### What you will do:
Match the word "parecer". Return each line of the data below where it appears.

### Task inputs:
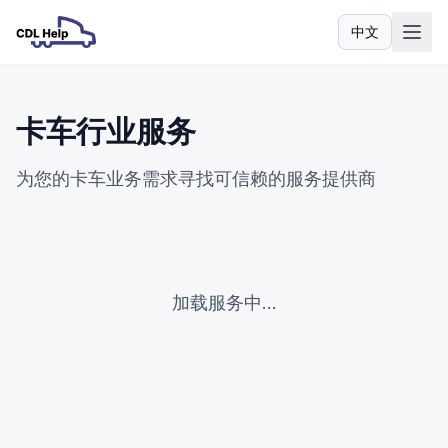
中文
语言
卡车行业服务
为您的卡车业务需求寻找可信赖的服务提供商
加载服务中...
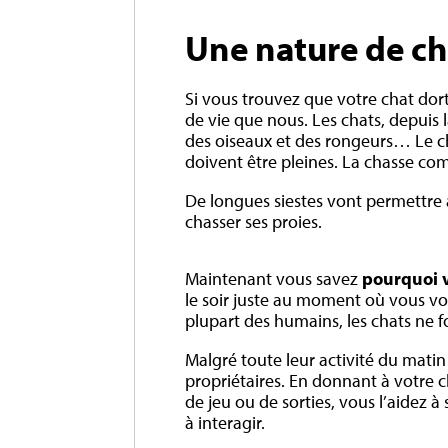
Une nature de ch
Si vous trouvez que votre chat dort 
de vie que nous. Les chats, depuis 
des oiseaux et des rongeurs… Le ch
doivent être pleines. La chasse comp
De longues siestes vont permettre a
chasser ses proies.
Maintenant vous savez
pourquoi v
le soir juste au moment où vous vo
plupart des humains, les chats ne f
Malgré toute leur activité du mati
propriétaires. En donnant à votre 
de jeu ou de sorties, vous l’aidez à
à interagir.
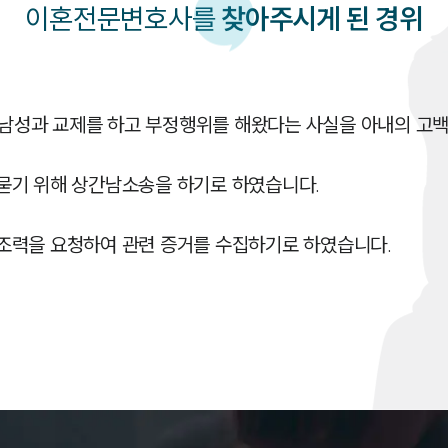
이혼
전문변호사를
찾아주시게 된 경위
 남성과 교제를 하고 부정행위를 해왔다는 사실을 아내의 고백
기 위해 상간남소송을 하기로 하였습니다.

조력을 요청하여 관련 증거를 수집하기로 하였습니다.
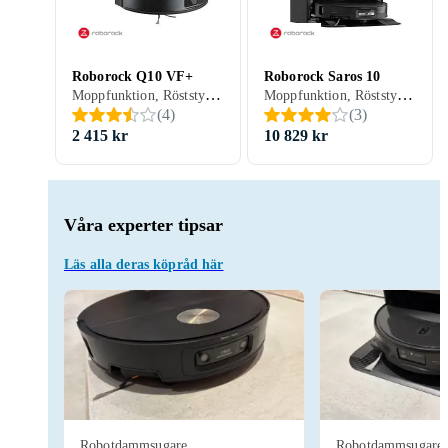
Roborock Q10 VF+
Roborock Saros 10
Moppfunktion, Röststyrning, Schemaläggning, Fjärrkontroll, Trappsensor, Automatisk dockning, Anpassad för husdjur, Appstyrning, Automatisk mopptorkning, Dockningsstation, 150 min, 65 dB, Självtömmande
Moppfunktion, Röststyrning, Schemaläggning, Fjärrkontroll, Trappsensor, Automatisk dockning, Virtuella väggar, Anpassad för husdjur, Appstyrning, Stöder kantrengöring, Brusreducering / Tyst läge, Automatisk mopptorkning, Dockningsstation, 220 min, 67 dB, Självtömmande
(
4
)
(
3
)
2 415 kr
10 829 kr
Våra experter tipsar
Läs alla deras köpråd här
Robotdammsugare
Robotdammsugare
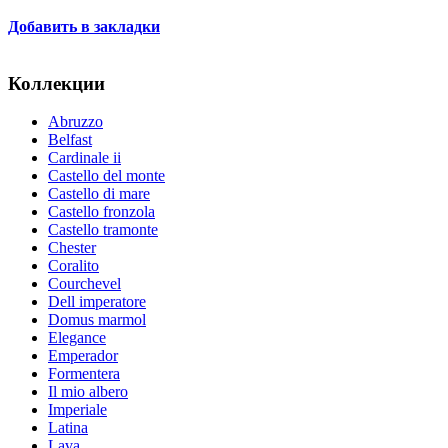
Добавить в закладки
Коллекции
Abruzzo
Belfast
Cardinale ii
Castello del monte
Castello di mare
Castello fronzola
Castello tramonte
Chester
Coralito
Courchevel
Dell imperatore
Domus marmol
Elegance
Emperador
Formentera
Il mio albero
Imperiale
Latina
Lava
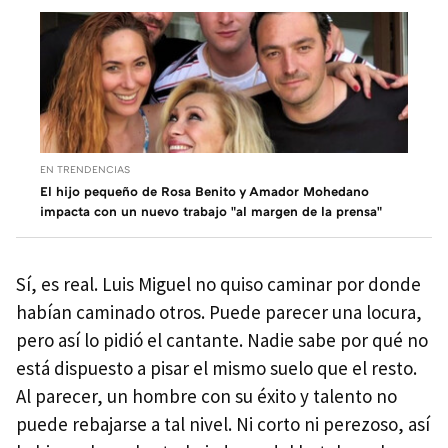
EN TRENDENCIAS
El hijo pequeño de Rosa Benito y Amador Mohedano
impacta con un nuevo trabajo "al margen de la prensa"
Sí, es real. Luis Miguel no quiso caminar por donde
habían caminado otros. Puede parecer una locura,
pero así lo pidió el cantante. Nadie sabe por qué no
está dispuesto a pisar el mismo suelo que el resto.
Al parecer, un hombre con su éxito y talento no
puede rebajarse a tal nivel. Ni corto ni perezoso, así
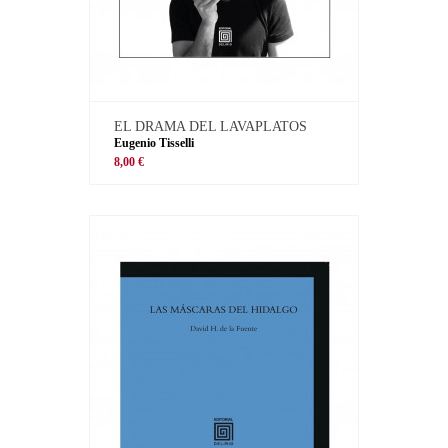
EL DRAMA DEL LAVAPLATOS
Eugenio Tisselli
8,00 €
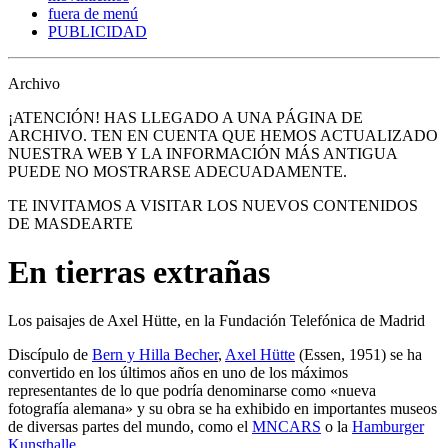
fuera de menú
PUBLICIDAD
Archivo
¡ATENCIÓN! HAS LLEGADO A UNA PÁGINA DE
ARCHIVO. TEN EN CUENTA QUE HEMOS ACTUALIZADO
NUESTRA WEB Y LA INFORMACIÓN MÁS ANTIGUA
PUEDE NO MOSTRARSE ADECUADAMENTE.
TE INVITAMOS A VISITAR LOS NUEVOS CONTENIDOS
DE MASDEARTE
En tierras extrañas
Los paisajes de Axel Hütte, en la Fundación Telefónica de Madrid
Discípulo de
Bern y Hilla Becher
,
Axel Hütte
(Essen, 1951) se ha
convertido en los últimos años en uno de los máximos
representantes de lo que podría denominarse como «nueva
fotografía alemana» y su obra se ha exhibido en importantes museos
de diversas partes del mundo, como el
MNCARS
o la
Hamburger
Kunsthalle
.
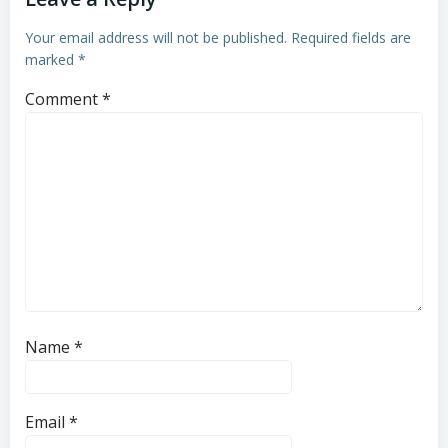
Your email address will not be published.
Required fields are
marked
*
Comment
*
Name
*
Email
*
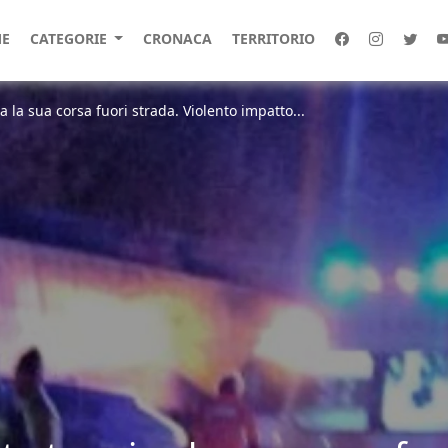
E
CATEGORIE
CRONACA
TERRITORIO
 la sua corsa fuori strada. Violento impatto...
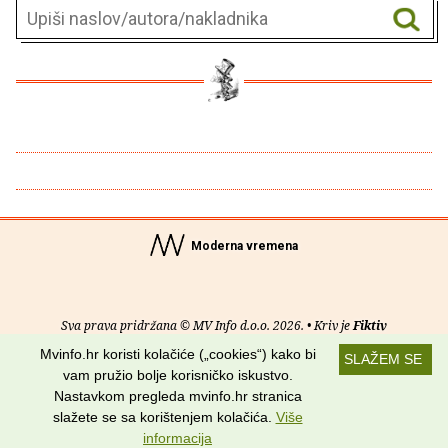
Moderna vremena
Sva prava pridržana © MV Info d.o.o. 2026. • Kriv je
Fiktiv
Mvinfo.hr koristi kolačiće („cookies“) kako bi
SLAŽEM SE
O nama
•
Pomoć
•
Uvjeti korištenja
•
RSS kanali
vam pružio bolje korisničko iskustvo.
Nastavkom pregleda mvinfo.hr stranica
Potraži nas na:
slažete se sa korištenjem kolačića.
Više
informacija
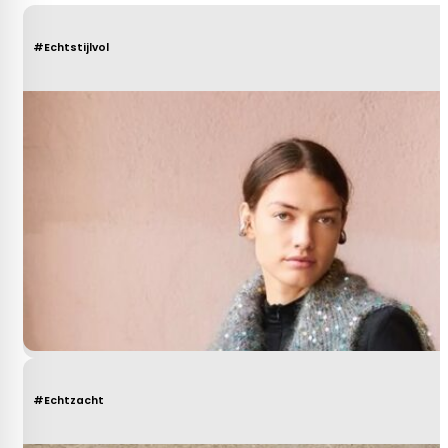
#Echtstijlvol
#Echtzacht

### Answer below:
habían caminado otros. Puede parecer una locura,
Al parecer, un hombre con su éxito y talento no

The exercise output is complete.